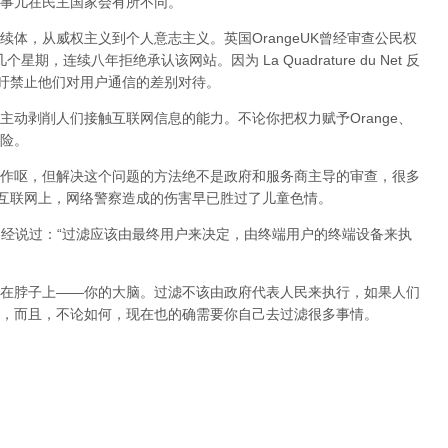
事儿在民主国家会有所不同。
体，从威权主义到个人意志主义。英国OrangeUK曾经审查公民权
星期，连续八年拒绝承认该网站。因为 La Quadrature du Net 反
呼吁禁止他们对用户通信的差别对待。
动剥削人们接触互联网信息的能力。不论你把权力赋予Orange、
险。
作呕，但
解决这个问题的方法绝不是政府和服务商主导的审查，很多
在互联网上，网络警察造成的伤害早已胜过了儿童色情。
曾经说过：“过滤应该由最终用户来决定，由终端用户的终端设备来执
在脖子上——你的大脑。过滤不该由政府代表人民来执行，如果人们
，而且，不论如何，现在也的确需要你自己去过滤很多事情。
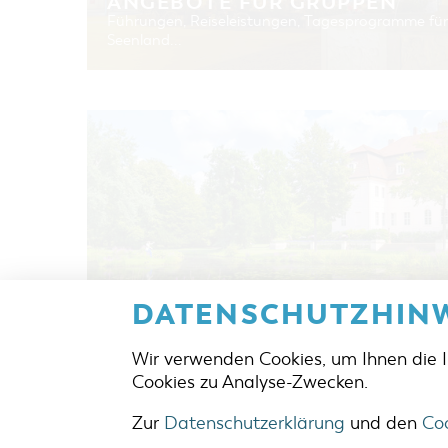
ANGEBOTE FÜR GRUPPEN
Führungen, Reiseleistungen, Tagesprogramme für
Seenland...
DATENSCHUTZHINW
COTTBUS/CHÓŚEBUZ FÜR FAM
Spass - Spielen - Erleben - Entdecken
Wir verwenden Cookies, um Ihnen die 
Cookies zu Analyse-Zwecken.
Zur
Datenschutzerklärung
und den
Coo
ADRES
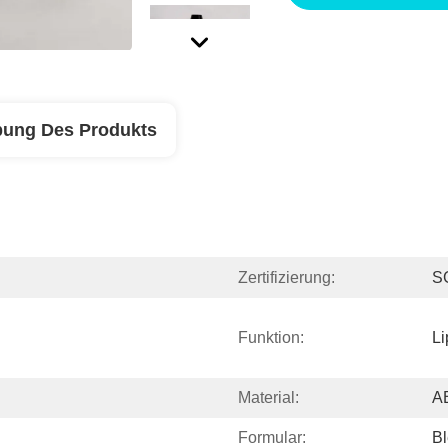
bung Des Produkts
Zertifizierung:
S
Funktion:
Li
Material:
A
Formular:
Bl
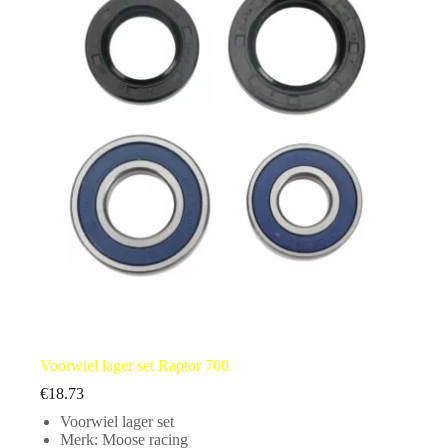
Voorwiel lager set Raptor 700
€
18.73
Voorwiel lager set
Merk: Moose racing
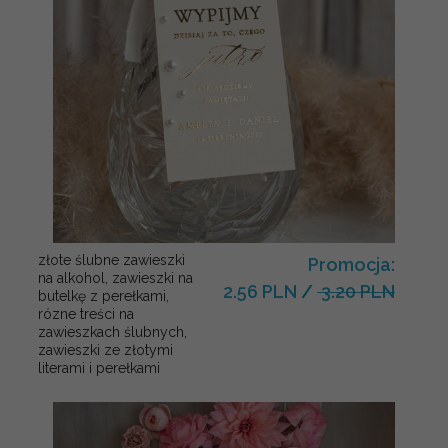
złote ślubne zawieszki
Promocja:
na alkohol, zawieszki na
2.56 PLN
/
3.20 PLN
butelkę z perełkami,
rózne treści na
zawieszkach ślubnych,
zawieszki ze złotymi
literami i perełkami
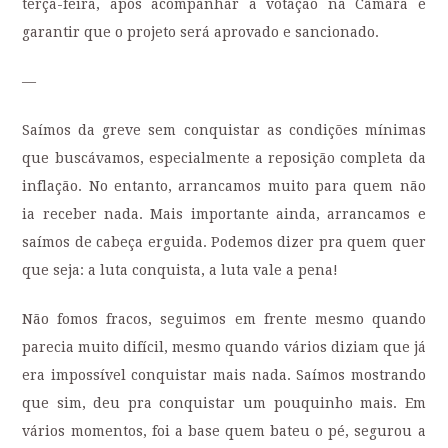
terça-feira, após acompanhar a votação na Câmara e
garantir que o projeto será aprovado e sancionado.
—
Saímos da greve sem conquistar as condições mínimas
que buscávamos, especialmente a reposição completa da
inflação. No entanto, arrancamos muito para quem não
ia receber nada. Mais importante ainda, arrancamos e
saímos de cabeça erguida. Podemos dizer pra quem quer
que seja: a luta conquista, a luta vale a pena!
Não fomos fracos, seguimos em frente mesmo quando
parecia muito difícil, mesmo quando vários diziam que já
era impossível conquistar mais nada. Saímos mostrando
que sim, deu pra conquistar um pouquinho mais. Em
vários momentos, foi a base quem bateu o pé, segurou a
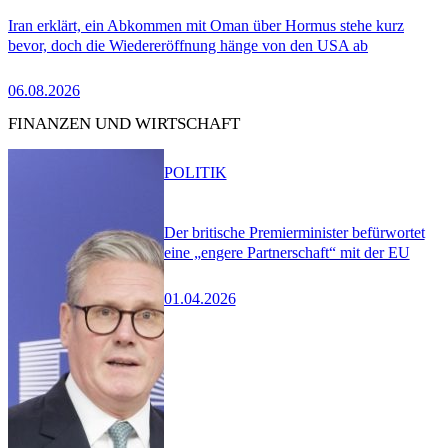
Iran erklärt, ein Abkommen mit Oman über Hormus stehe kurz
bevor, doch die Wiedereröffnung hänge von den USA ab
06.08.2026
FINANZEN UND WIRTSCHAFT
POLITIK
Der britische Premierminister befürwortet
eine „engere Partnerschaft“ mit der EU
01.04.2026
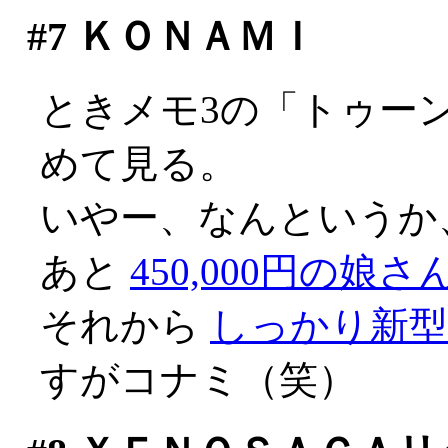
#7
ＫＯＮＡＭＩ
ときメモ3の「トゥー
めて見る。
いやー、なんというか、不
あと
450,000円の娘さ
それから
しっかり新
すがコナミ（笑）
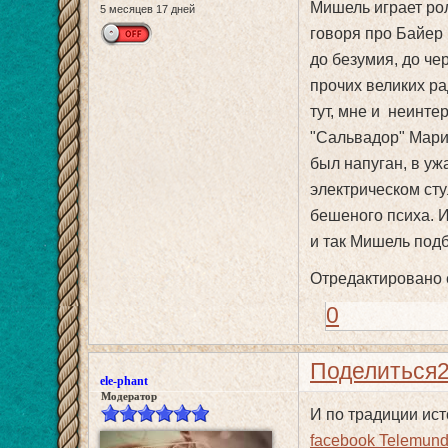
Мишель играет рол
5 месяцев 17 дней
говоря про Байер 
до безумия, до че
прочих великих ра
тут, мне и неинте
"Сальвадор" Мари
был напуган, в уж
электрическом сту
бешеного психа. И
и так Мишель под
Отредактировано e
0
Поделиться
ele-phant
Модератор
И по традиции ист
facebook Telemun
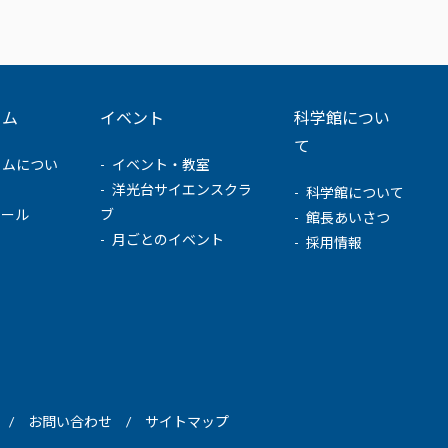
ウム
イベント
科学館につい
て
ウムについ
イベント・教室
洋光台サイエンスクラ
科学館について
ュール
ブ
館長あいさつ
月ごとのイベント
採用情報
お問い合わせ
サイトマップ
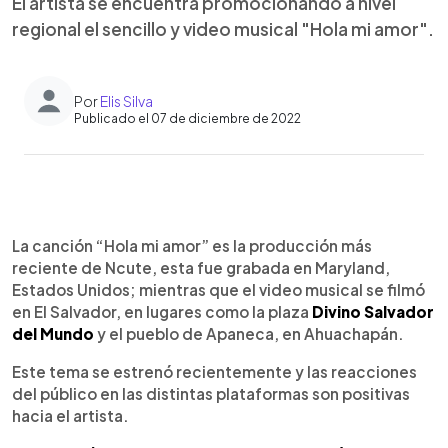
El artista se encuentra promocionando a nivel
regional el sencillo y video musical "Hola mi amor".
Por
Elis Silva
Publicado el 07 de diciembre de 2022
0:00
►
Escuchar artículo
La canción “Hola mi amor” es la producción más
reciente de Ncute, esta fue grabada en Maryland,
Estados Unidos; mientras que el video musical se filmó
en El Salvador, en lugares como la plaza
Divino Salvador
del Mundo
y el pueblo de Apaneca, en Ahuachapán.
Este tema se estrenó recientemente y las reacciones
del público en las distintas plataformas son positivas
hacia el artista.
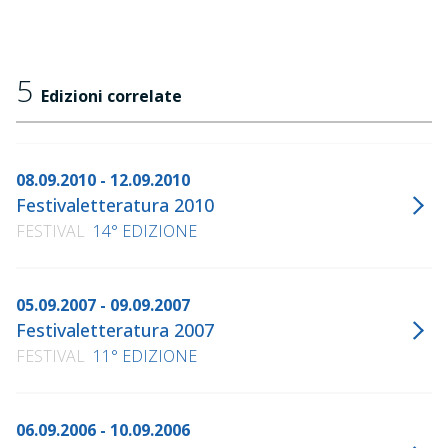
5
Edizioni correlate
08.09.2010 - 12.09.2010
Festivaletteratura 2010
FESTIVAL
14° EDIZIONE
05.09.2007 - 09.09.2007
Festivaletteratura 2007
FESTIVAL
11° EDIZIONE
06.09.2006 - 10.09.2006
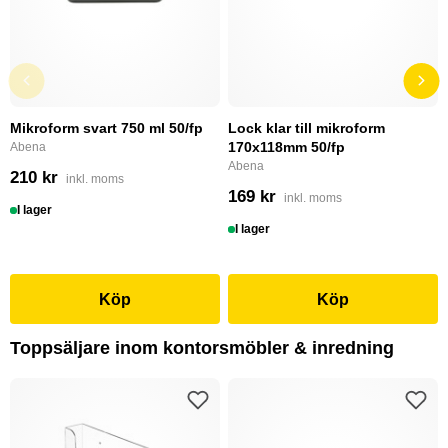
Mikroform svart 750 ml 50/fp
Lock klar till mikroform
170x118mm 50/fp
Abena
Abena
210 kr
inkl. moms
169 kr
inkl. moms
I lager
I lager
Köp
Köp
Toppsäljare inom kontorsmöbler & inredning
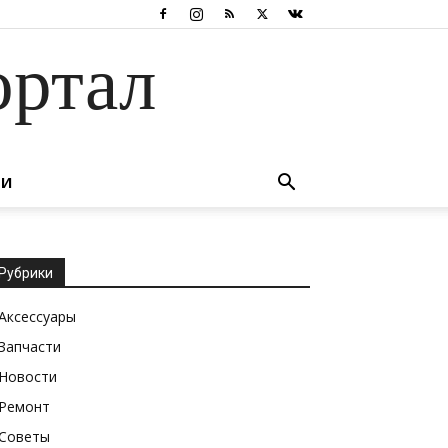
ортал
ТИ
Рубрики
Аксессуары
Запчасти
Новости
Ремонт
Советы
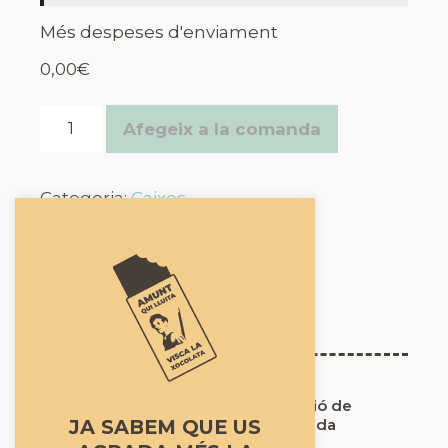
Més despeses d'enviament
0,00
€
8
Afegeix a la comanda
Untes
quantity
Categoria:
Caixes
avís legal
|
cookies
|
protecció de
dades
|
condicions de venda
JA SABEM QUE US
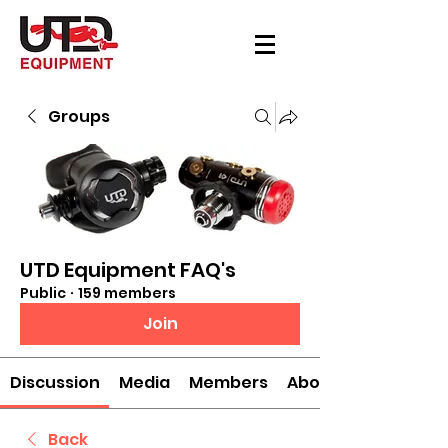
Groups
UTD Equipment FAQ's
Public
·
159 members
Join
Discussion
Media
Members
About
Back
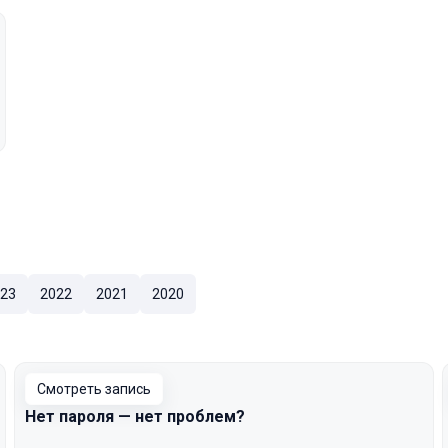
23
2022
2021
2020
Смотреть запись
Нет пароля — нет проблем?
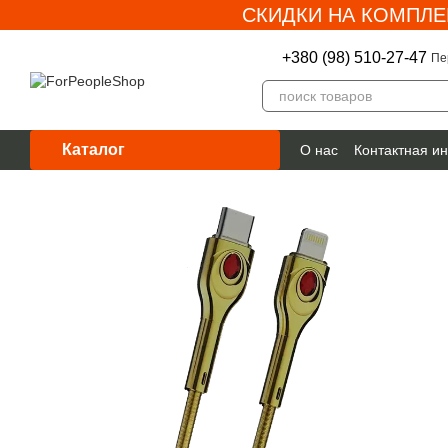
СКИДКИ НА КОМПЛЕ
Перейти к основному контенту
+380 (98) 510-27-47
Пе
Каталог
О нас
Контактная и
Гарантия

## WHAT TO DO
Pictures aside, write out all of the records exactly.

## ANSWER BELOW
事儿在民主国家会有所不同。
体，从威权主义到个人意志主义。英国OrangeUK曾经审查公民权
星期，连续八年拒绝承认该网站。因为 La Quadrature du Net 反
呼吁禁止他们对用户通信的差别对待。
动剥削人们接触互联网信息的能力。不论你把权力赋予Orange、
险。
作呕，但
解决这个问题的方法绝不是政府和服务商主导的审查，很多
在互联网上，网络警察造成的伤害早已胜过了儿童色情。
曾经说过：“过滤应该由最终用户来决定，由终端用户的终端设备来执
在脖子上——你的大脑。过滤不该由政府代表人民来执行，如果人们
，而且，不论如何，现在也的确需要你自己去过滤很多事情。
ANGEBOTE FÜR GRUPPEN
Führungen, Reiseleistungen, Tagesprogramme für
Seenland...
DATENSCHUTZHINW
COTTBUS/CHÓŚEBUZ FÜR FAM
Spass - Spielen - Erleben - Entdecken
Wir verwenden Cookies, um Ihnen die 
Cookies zu Analyse-Zwecken.
Zur
Datenschutzerklärung
und den
Coo
ADRES
bung Des Produkts
Zertifizierung:
S
Funktion:
Li
Material:
A
Formular:
Bl
Voorwiel lager set Raptor 700
€
18.73
Voorwiel lager set
Merk: Moose racing
złote ślubne zawieszki
Promocja:
na alkohol, zawieszki na
2.56 PLN
/
3.20 PLN
butelkę z perełkami,
rózne treści na
zawieszkach ślubnych,
zawieszki ze złotymi
literami i perełkami
terça-feira, após acompanhar a votação na Câmara e
garantir que o projeto será aprovado e sancionado.
—
Saímos da greve sem conquistar as condições mínimas
que buscávamos, especialmente a reposição completa da
inflação. No entanto, arrancamos muito para quem não
ia receber nada. Mais importante ainda, arrancamos e
saímos de cabeça erguida. Podemos dizer pra quem quer
que seja: a luta conquista, a luta vale a pena!
Não fomos fracos, seguimos em frente mesmo quando
parecia muito difícil, mesmo quando vários diziam que já
era impossível conquistar mais nada. Saímos mostrando
que sim, deu pra conquistar um pouquinho mais. Em
vários momentos, foi a base quem bateu o pé, segurou a
Iran erklärt, ein Abkommen mit Oman über Hormus stehe kurz
bevor, doch die Wiedereröffnung hänge von den USA ab
06.08.2026
FINANZEN UND WIRTSCHAFT
POLITIK
Der britische Premierminister befürwortet
eine „engere Partnerschaft“ mit der EU
01.04.2026
#7
ＫＯＮＡＭＩ
ときメモ3の「トゥー
めて見る。
いやー、なんというか、不
あと
450,000円の娘さ
それから
しっかり新
すがコナミ（笑）
Мишель играет рол
5 месяцев 17 дней
говоря про Байер 
до безумия, до че
прочих великих ра
тут, мне и неинте
"Сальвадор" Мари
был напуган, в уж
электрическом сту
бешеного психа. И
и так Мишель под
Отредактировано e
0
Поделиться
ele-phant
Модератор
И по традиции ист
facebook Telemun
ウム
イベント
科学館につい
て
ウムについ
イベント・教室
洋光台サイエンスクラ
科学館について
ュール
ブ
館長あいさつ
月ごとのイベント
採用情報
お問い合わせ
サイトマップ
El artista se encuentra promocionando a nivel
regional el sencillo y video musical "Hola mi amor".
Por
Elis Silva
Publicado el 07 de diciembre de 2022
0:00
►
Escuchar artículo
La canción “Hola mi amor” es la producción más
reciente de Ncute, esta fue grabada en Maryland,
Estados Unidos; mientras que el video musical se filmó
en El Salvador, en lugares como la plaza
Divino Salvador
del Mundo
y el pueblo de Apaneca, en Ahuachapán.
Este tema se estrenó recientemente y las reacciones
del público en las distintas plataformas son positivas
hacia el artista.
5
Edizioni correlate
08.09.2010 - 12.09.2010
Festivaletteratura 2010
FESTIVAL
14° EDIZIONE
05.09.2007 - 09.09.2007
Festivaletteratura 2007
FESTIVAL
11° EDIZIONE
06.09.2006 - 10.09.2006
Mikroform svart 750 ml 50/fp
Lock klar till mikroform
170x118mm 50/fp
Abena
Abena
210 kr
inkl. moms
169 kr
inkl. moms
I lager
I lager
Köp
Köp
Toppsäljare inom kontorsmöbler & inredning
ортал
ТИ
Рубрики
Аксессуары
Запчасти
Новости
Ремонт
Советы
Més despeses d'enviament
0,00
€
8
Afegeix a la comanda
Untes
quantity
Categoria:
Caixes
avís legal
|
cookies
|
protecció de
dades
|
condicions de venda
JA SABEM QUE US
Groups
UTD Equipment FAQ's
Public
·
159 members
Join
Discussion
Media
Members
About
Back
23
2022
2021
2020
Смотреть запись
Нет пароля — нет проблем?
СКИДКИ НА КОМПЛЕ
Перейти к основному контенту
+380 (98) 510-27-47
Пе
Каталог
О нас
Контактная и
Гарантия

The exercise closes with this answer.